If the only way to survive in the world of harsh capitalism is to join the imperialist ranks (that includes the Soviet Union from the Chinese perspective, mind you, though I don’t agree with that labeling), then what is better: to survive at the cost of Humanity that defines us in the first place, or to preserve Humanity at all cost, even if it means this will lead to our own demise?
The title of Book 3 is translated as “Death’s End”, but in Chinese it is called 《死神永生》, which more accurately should be translated to something like “The God of Death is Eternal”.
spoiler for Book 3
The third book went much further that spanned the entire timeline until the end of the Universe. Big fish, small fish (big imperialists, small imperialists) - at the end of time they are nothing more than a speck of dust in the universe. Nobody can escape the God of Death.
And if that’s the case, is there a point to prolonging our survival, at the cost of all the traits that define us as Humanity to begin with?
So, make time for civilization, for civilization won’t make time.
Again, you cannot just read wikipedia and say that you know it all. It’s just fiction at the end of the day, but the point is to think about the questions it’s trying to provoke.
Huh, that is a really interesting reading. Maybe the Trisolarans can be used as a more generalised metaphor for imperialists then?
Is it accurate to say that the books can be read as an interrogation of recent Chinese history (from a modern, maybe somewhat liberal perspective), and it’s trajectory? I haven’t read books 2 & 3 to comment on them further.
The Trisolarians are Japanese in the sense that they are most relatable to a Chinese audience given its historical context, but the first book was written in the early 2000s, in the wake of the worst US-China relations that followed the 1999 Chinese embassy bombing in Yugoslavia and the 2001 Hainan Island incident, which nearly sparked a war between both countries (people old enough will remember how close we were at war back then, not to mention that China was far weaker than it is today) only to be averted by 9/11 attack later that year, as the US shifted its attention away from China to the Middle East for the next decade, followed by the 2009 financial crisis and spared China from immediate threat for almost 20 years.
So, yes, Trisolarians can be seen as a metaphor that combines former (Japan) and current oppressors (America), although many references about the Trisolarians in the books hinted strongly at Imperial Japan. It’s fiction at the end of the day and I don’t know why people are trying so hard to see a 1:1 reference to the real world, rather than extracting the meanings and exploring the questions the story itself provokes in relation to the real world.
Books 2 and 3 went further into the Earth-Trisolaris conflict but the point I want to make is that even though the author has his own predilection (and it shows in the novel, and ones that I don’t necessarily agree with), the reason why the books are so great is that it prompts questions that provokes further, deeper thoughts, rather than just the author unloading on you his own beliefs and ideology.

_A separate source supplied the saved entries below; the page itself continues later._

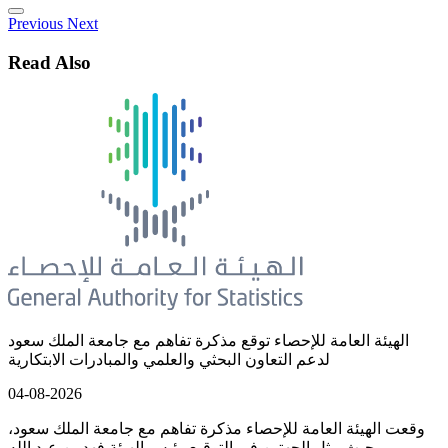
Previous
Next
Read Also
الهيئة العامة للإحصاء توقع مذكرة تفاهم مع جامعة الملك سعود
لدعم التعاون البحثي والعلمي والمبادرات الابتكارية
04-08-2026
وقعت الهيئة العامة للإحصاء مذكرة تفاهم مع جامعة الملك سعود،
حيث مثل الجهتين في التوقيع رئيس الهيئة فهد بن عبد الله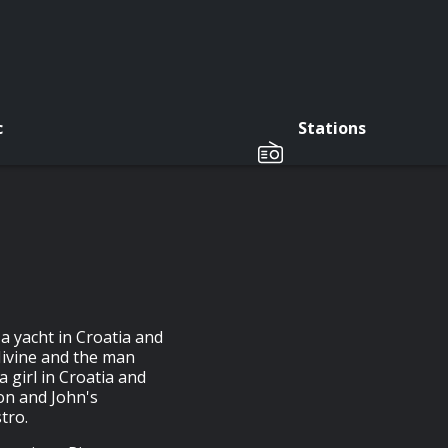
c
Stations
a yacht in Croatia and
 Nivine and the man
a girl in Croatia and
on and John's
tro.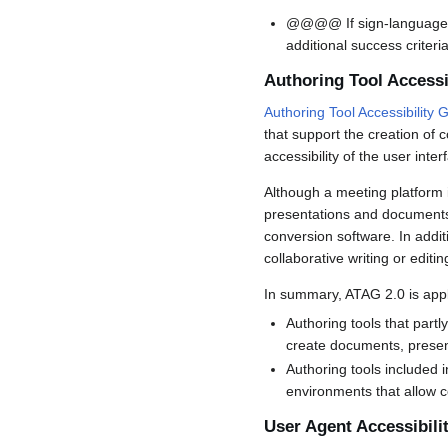
@@@@ If sign-language in
additional success criter
Authoring Tool Accessi
Authoring Tool Accessibility 
that support the creation of
accessibility of the user inter
Although a meeting platform i
presentations and documents 
conversion software. In addit
collaborative writing or edit
In summary, ATAG 2.0 is appl
Authoring tools that part
create documents, present
Authoring tools included 
environments that allow c
User Agent Accessibili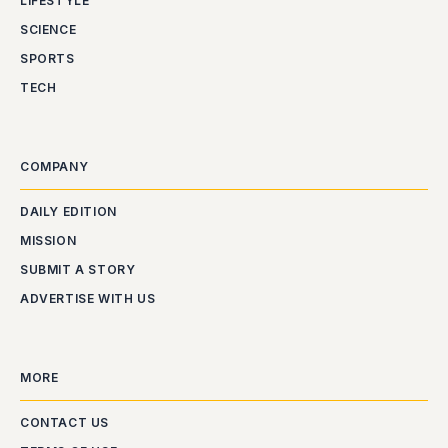
LIFESTYLE
SCIENCE
SPORTS
TECH
COMPANY
DAILY EDITION
MISSION
SUBMIT A STORY
ADVERTISE WITH US
MORE
CONTACT US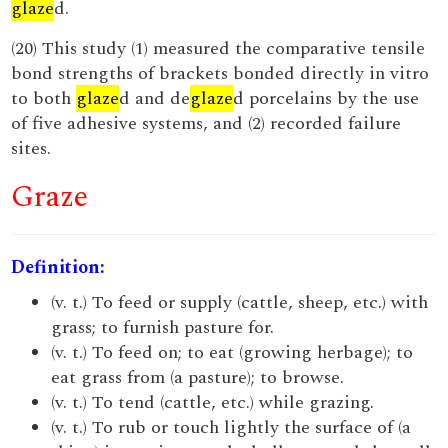
glaze
d.
(20) This study (1) measured the comparative tensile
bond strengths of brackets bonded directly in vitro
to both
glaze
d and de
glaze
d porcelains by the use
of five adhesive systems, and (2) recorded failure
sites.
Graze
Definition:
(v. t.) To feed or supply (cattle, sheep, etc.) with
grass; to furnish pasture for.
(v. t.) To feed on; to eat (growing herbage); to
eat grass from (a pasture); to browse.
(v. t.) To tend (cattle, etc.) while grazing.
(v. t.) To rub or touch lightly the surface of (a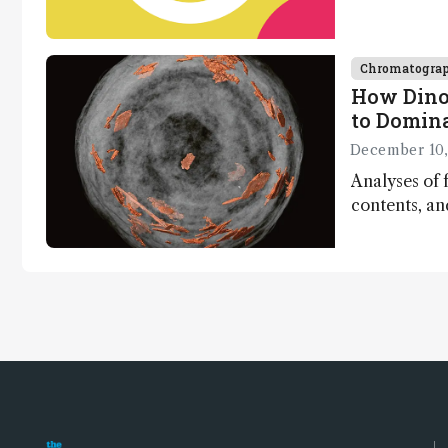
Chromatogra
How Dino
to Domin
December 10,
Analyses of f
contents, a
dinosaurs ad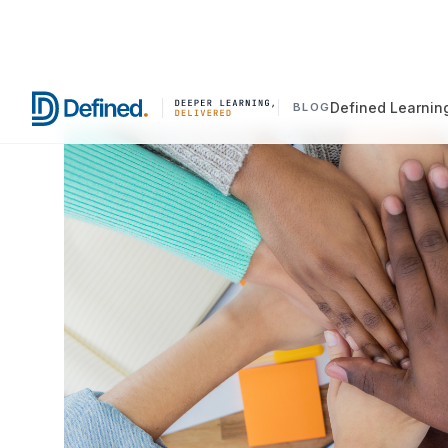
Defined Learnin
BLOG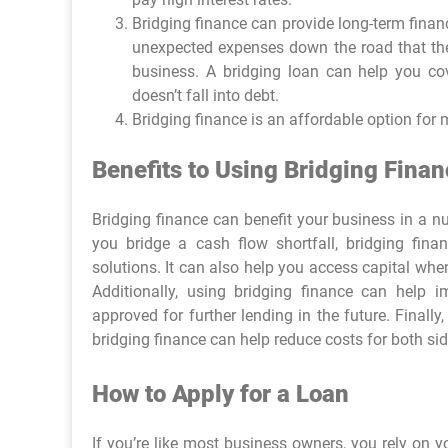
Bridging finance can provide long-term financ
unexpected expenses down the road that they 
business. A bridging loan can help you co
doesn’t fall into debt.
Bridging finance is an affordable option for
Benefits to Using Bridging Finan
Bridging finance can benefit your business in a n
you bridge a cash flow shortfall, bridging fin
solutions. It can also help you access capital wh
Additionally, using bridging finance can help 
approved for further lending in the future. Final
bridging finance can help reduce costs for both sid
How to Apply for a Loan
If you’re like most business owners, you rely on 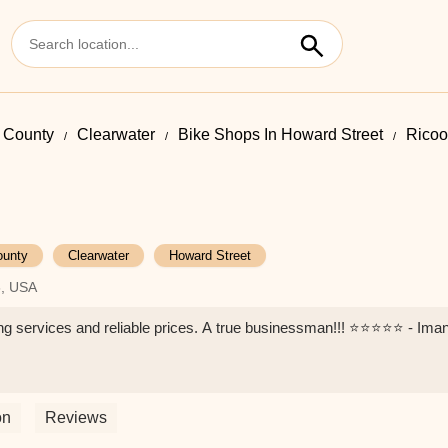
s County
Clearwater
Bike Shops In Howard Street
Ricoo
ounty
Clearwater
Howard Street
6, USA
 services and reliable prices. A true businessman!!! ⭐️⭐️⭐️⭐️⭐️ - Ima
on
Reviews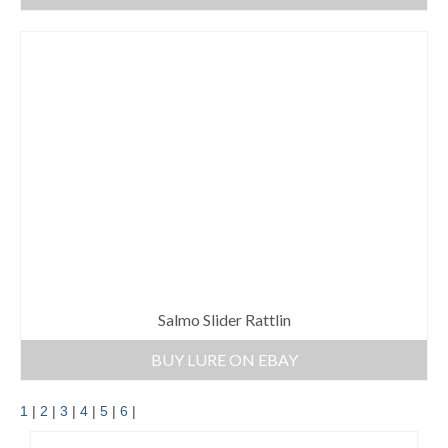
Salmo Slider Rattlin
BUY LURE ON EBAY
1
|
2
|
3
|
4
|
5
|
6
|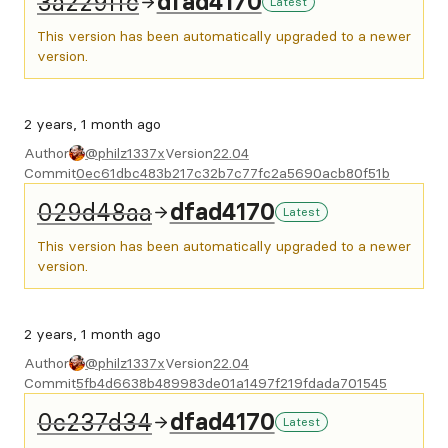
3a229ffc
dfad4170
Latest
This version has been automatically upgraded to a newer
version.
2 years, 1 month ago
Author
@philz1337x
Version
22.04
Commit
0ec61dbc483b217c32b7c77fc2a5690acb80f51b
029d48aa
dfad4170
Latest
This version has been automatically upgraded to a newer
version.
2 years, 1 month ago
Author
@philz1337x
Version
22.04
Commit
5fb4d6638b489983de01a1497f219fdada701545
0c237d34
dfad4170
Latest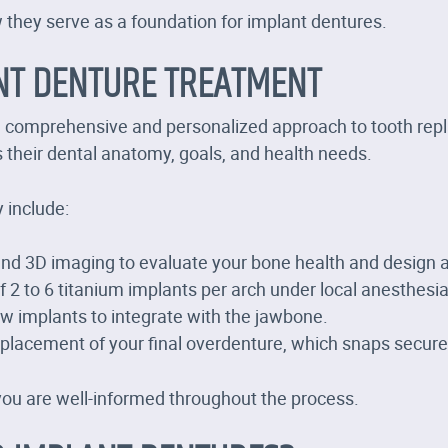
they serve as a foundation for implant dentures.
NT DENTURE TREATMENT
a comprehensive and personalized approach to tooth repla
s their dental anatomy, goals, and health needs.
 include:
and 3D imaging to evaluate your bone health and design a
 2 to 6 titanium implants per arch under local anesthesia,
ow implants to integrate with the jawbone.
lacement of your final overdenture, which snaps securel
you are well-informed throughout the process.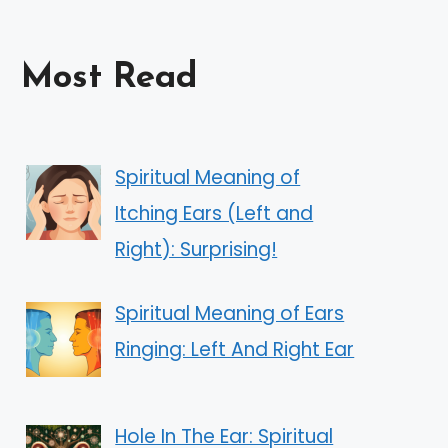
Most Read
Spiritual Meaning of
Itching Ears (Left and
Right): Surprising!
Spiritual Meaning of Ears
Ringing: Left And Right Ear
Hole In The Ear: Spiritual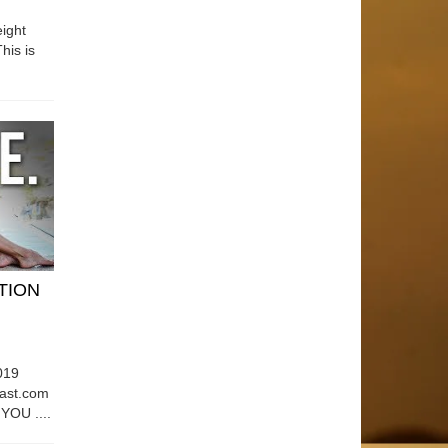
ight
his is
ATION
019
east.com
OU ....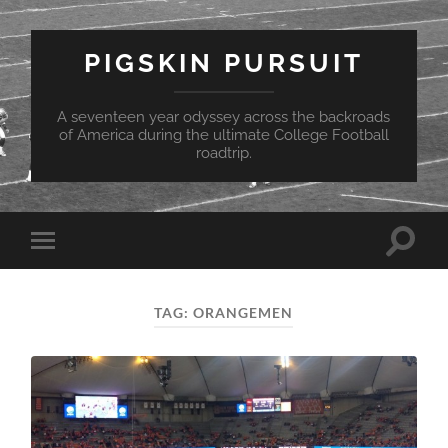
PIGSKIN PURSUIT
A seventeen year odyssey across the backroads
of America during the ultimate College Football
roadtrip.
Toggle
Toggle
search
mobile
field
menu
TAG:
ORANGEMEN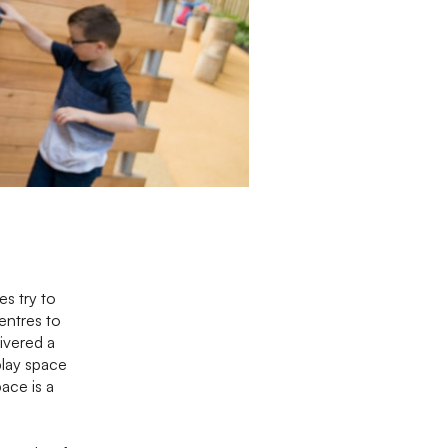
es try to
entres to
livered a
play space
pace is a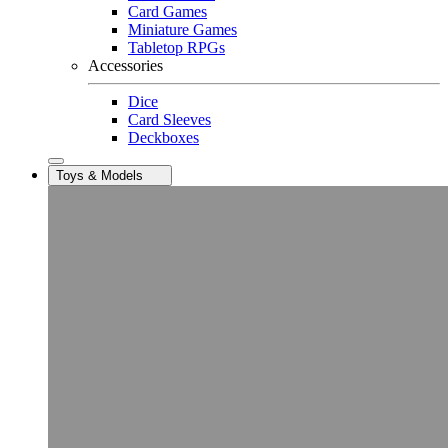
Card Games
Miniature Games
Tabletop RPGs
Accessories
Dice
Card Sleeves
Deckboxes
Toys & Models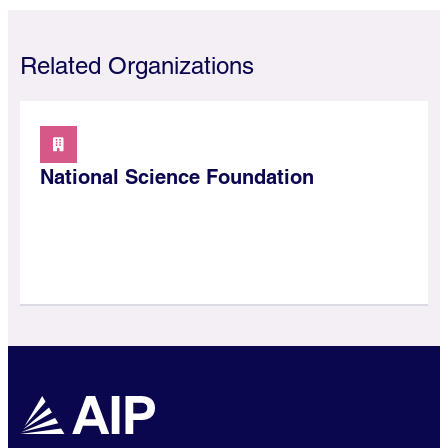
Related Organizations
National Science Foundation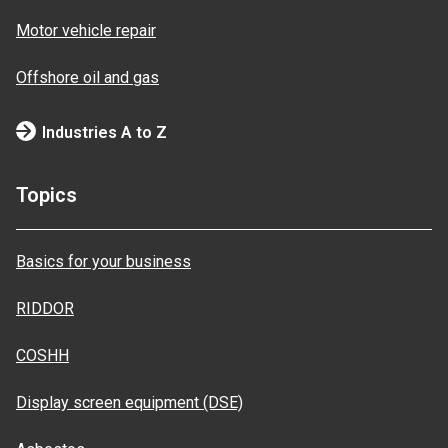
Motor vehicle repair
Offshore oil and gas
Industries A to Z
Topics
Basics for your business
RIDDOR
COSHH
Display screen equipment (DSE)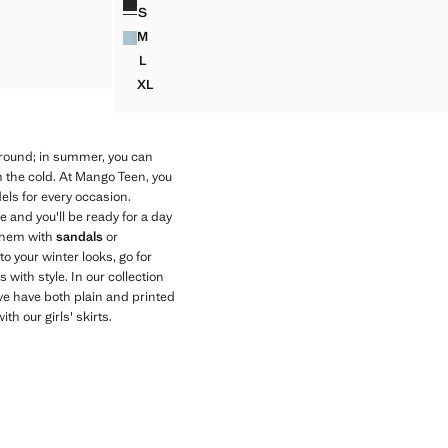
S
STUDDED DENIM SKIRT
M
STUDDED DENIM SKIRT
L
STUDDED DENIM SKIRT
XL
STUDDED DENIM SKIRT
 round; in summer, you can
m the cold. At Mango Teen, you
odels for every occasion.
se and you'll be ready for a day
them with
sandals
or
to your winter looks, go for
 with style. In our collection
y, we have both plain and printed
h our girls' skirts.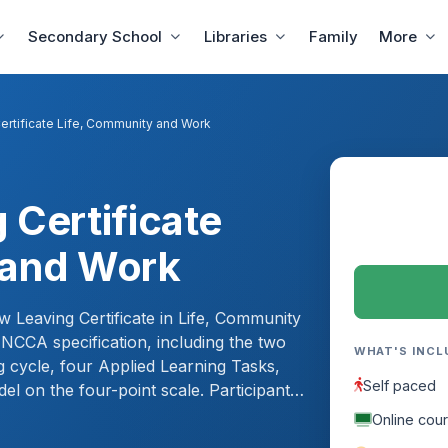
Secondary School
Libraries
Family
More
ertificate Life, Community and Work
 Certificate
 and Work
w Leaving Certificate in Life, Community
 NCCA specification, including the two
WHAT'S INCL
g cycle, four Applied Learning Tasks,
Self paced
el on the four-point scale. Participants
ch, learn to supervise placements and
Online cou
alibrated two-year classroom plan,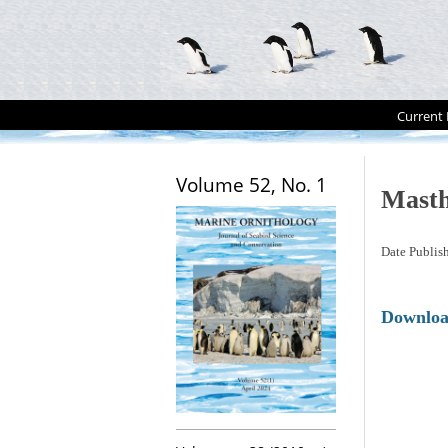
Current 
Volume 52, No. 1
Mast
Date Publis
Downlo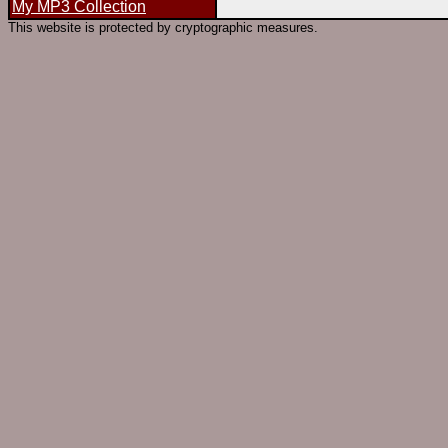
My MP3 Collection
This website is protected by cryptographic measures.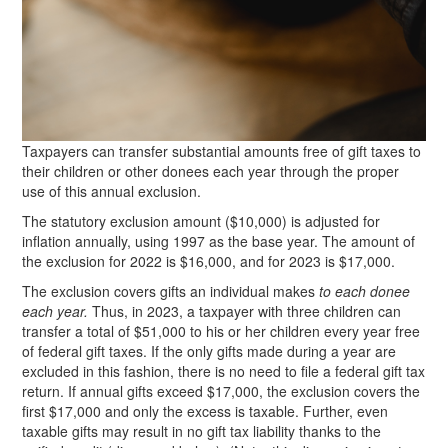
Taxpayers can transfer substantial amounts free of gift taxes to
their children or other donees each year through the proper
use of this annual exclusion.
The statutory exclusion amount ($10,000) is adjusted for
inflation annually, using 1997 as the base year. The amount of
the exclusion for 2022 is $16,000, and for 2023 is $17,000.
The exclusion covers gifts an individual makes
to each donee
each year.
Thus, in 2023, a taxpayer with three children can
transfer a total of $51,000 to his or her children every year free
of federal gift taxes. If the only gifts made during a year are
excluded in this fashion, there is no need to file a federal gift tax
return. If annual gifts exceed $17,000, the exclusion covers the
first $17,000 and only the excess is taxable. Further, even
taxable gifts may result in no gift tax liability thanks to the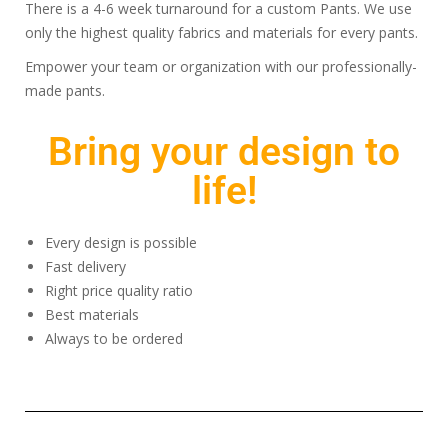
There is a 4-6 week turnaround for a custom Pants. We use
only the highest quality fabrics and materials for every pants.
Empower your team or organization with our professionally-
made pants.
Bring your design to
life!
Every design is possible
Fast delivery
Right price quality ratio
Best materials
Always to be ordered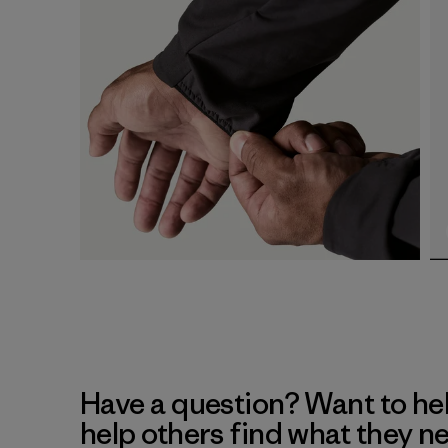
Have a question? Want to he
help others find what they n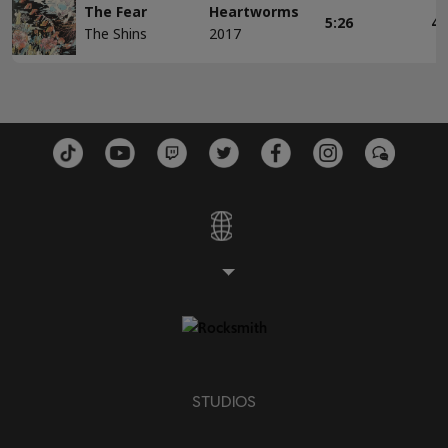
The Fear
Heartworms
5:26
4
The Shins
2017
STUDIOS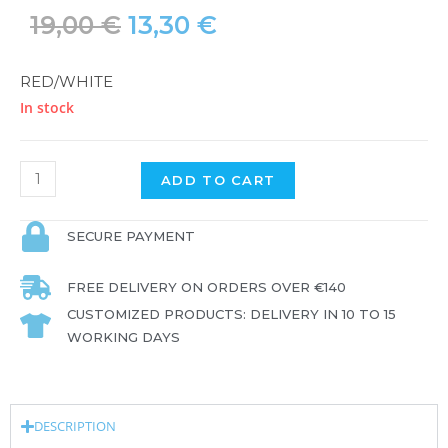
19,00
€
13,30
€
RED/WHITE
In stock
ADD TO CART
SECURE PAYMENT
FREE DELIVERY ON ORDERS OVER €140
CUSTOMIZED PRODUCTS: DELIVERY IN 10 TO 15
WORKING DAYS
DESCRIPTION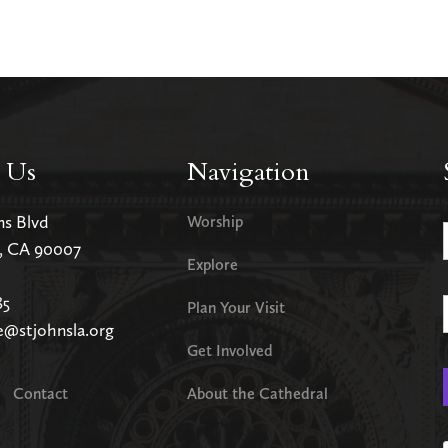
 Us
Navigation
ms Blvd
Worship
s, CA 90007
Explore
85
Plan Your Visit
e@stjohnsla.org
Get Involved
Contact
About the Cathedral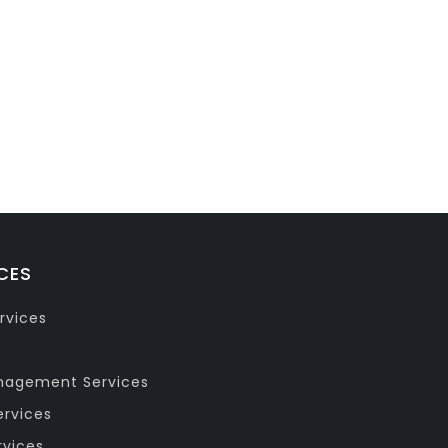
CES
rvices
anagement Services
ervices
rvices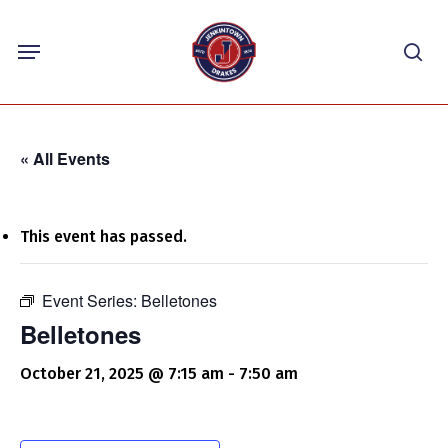
Skip
Menu
to
sea
main
content
« All Events
This event has passed.
Event Series:
Belletones
Belletones
October 21, 2025 @ 7:15 am
-
7:50 am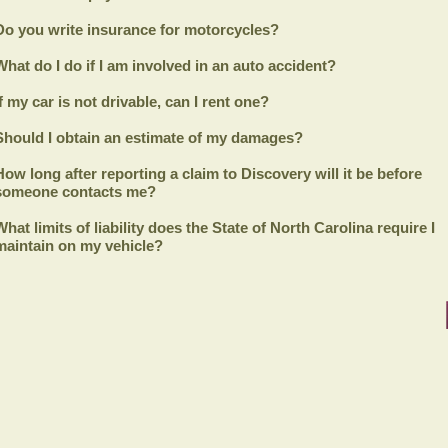
Do you write insurance for motorcycles?
What do I do if I am involved in an auto accident?
If my car is not drivable, can I rent one?
Should I obtain an estimate of my damages?
How long after reporting a claim to
Discovery
will it be before
someone contacts me?
What limits of liability does the State of North Carolina require I
maintain on my vehicle?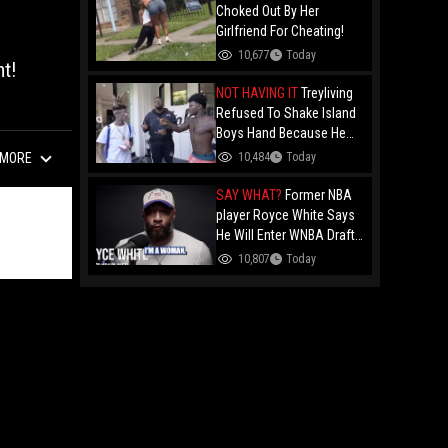
Choked Out By Her
Girlfriend For Cheating!
10,677
Today
t!
NOT HAVING IT
Treyliving
Refused To Shake Island
Boys Hand Because He
Kissed His Own Brother
10,484
Today
MORE
For OnlyFans "You A
F*ggot"
SAY WHAT?
Former NBA
player Royce White Says
He Will Enter WNBA Draft
Amid Trans Athlete
10,807
Today
Debate "My Wig Is In The
Mail"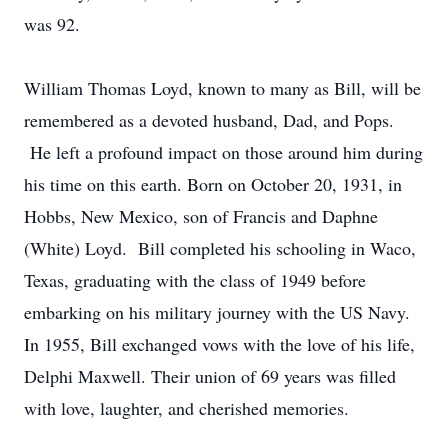
was 92.
William Thomas Loyd, known to many as Bill, will be
remembered as a devoted husband, Dad, and Pops.
He left a profound impact on those around him during
his time on this earth. Born on October 20, 1931, in
Hobbs, New Mexico, son of Francis and Daphne
(White) Loyd. Bill completed his schooling in Waco,
Texas, graduating with the class of 1949 before
embarking on his military journey with the US Navy.
In 1955, Bill exchanged vows with the love of his life,
Delphi Maxwell. Their union of 69 years was filled
with love, laughter, and cherished memories.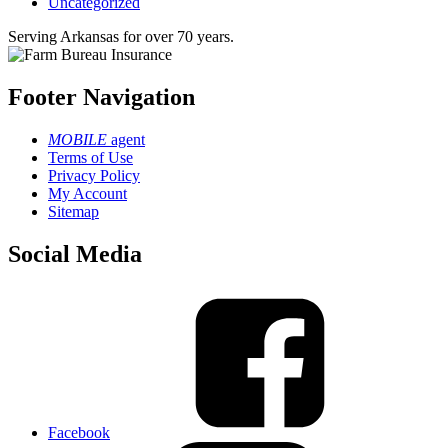
Uncategorized
Serving Arkansas for over 70 years.
Footer Navigation
MOBILE
agent
Terms of Use
Privacy Policy
My Account
Sitemap
Social Media
Facebook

I won’t spoil Book 3 here, but there is a huge plotline in that book that goes into decoding and extracting meanings from what appears to be just a typical story. The author literally hinted that there are deeper layers of meaning to be decoded in all 3 of his books.
I guess there are people who read the novels and just want to be handed the messages at face value, and people who read the novels but also try to contemplate and explore the deeper meanings especially in contemporary context.
Yeah, I had vague recollections about this, along with Deng’s foreign policy which is what I based my reading of the book on.
Yeah, in this thread I was trying to simplify and make the analogies as obvious as possible but what you said is true, we should be focusing on the questions the books provoke.
Sounds about right tbh
Its really amazing how Liu can accomplish conveying such thought provoking, heavy themes, while at the same time making his novels addictive to read.